◆ ENTRIES SHOWN
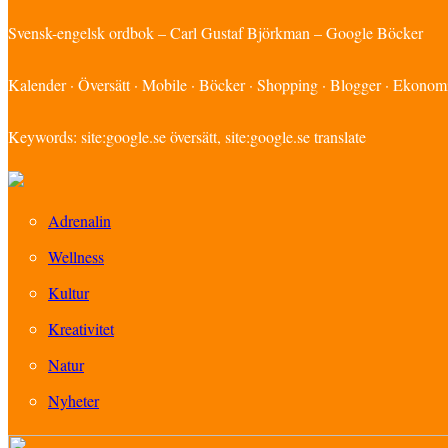
Svensk-engelsk ordbok – Carl Gustaf Björkman – Google Böcker
Kalender · Översätt · Mobile · Böcker · Shopping · Blogger · Ekono
Keywords: site:google.se översätt, site:google.se translate
Adrenalin
Wellness
Kultur
Kreativitet
Natur
Nyheter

◆ ACTION ITEM
When copying, output the data exactly and leave out the pictures.

◆ TASK OUTPUT
Svensk-engelsk ordbok – Carl Gustaf Björkman – Google Böcker
Kalender · Översätt · Mobile · Böcker · Shopping · Blogger · Ekono
Keywords: site:google.se översätt, site:google.se translate
Adrenalin
Wellness
Kultur
Kreativitet
Natur
Nyheter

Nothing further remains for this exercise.